### Excerpted records ###

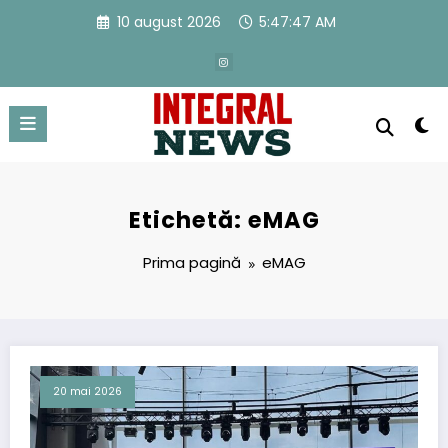
Sari
10 august 2026
5:47:48 AM
la
conținut
Etichetă: eMAG
Prima pagină
eMAG
20 mai 2026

###

Aim of the exercise → Transcribe the entries word for word, without their pictures.

Result of this task →
Sari
10 august 2026
5:47:48 AM
la
conținut
Etichetă: eMAG
Prima pagină
eMAG
20 mai 2026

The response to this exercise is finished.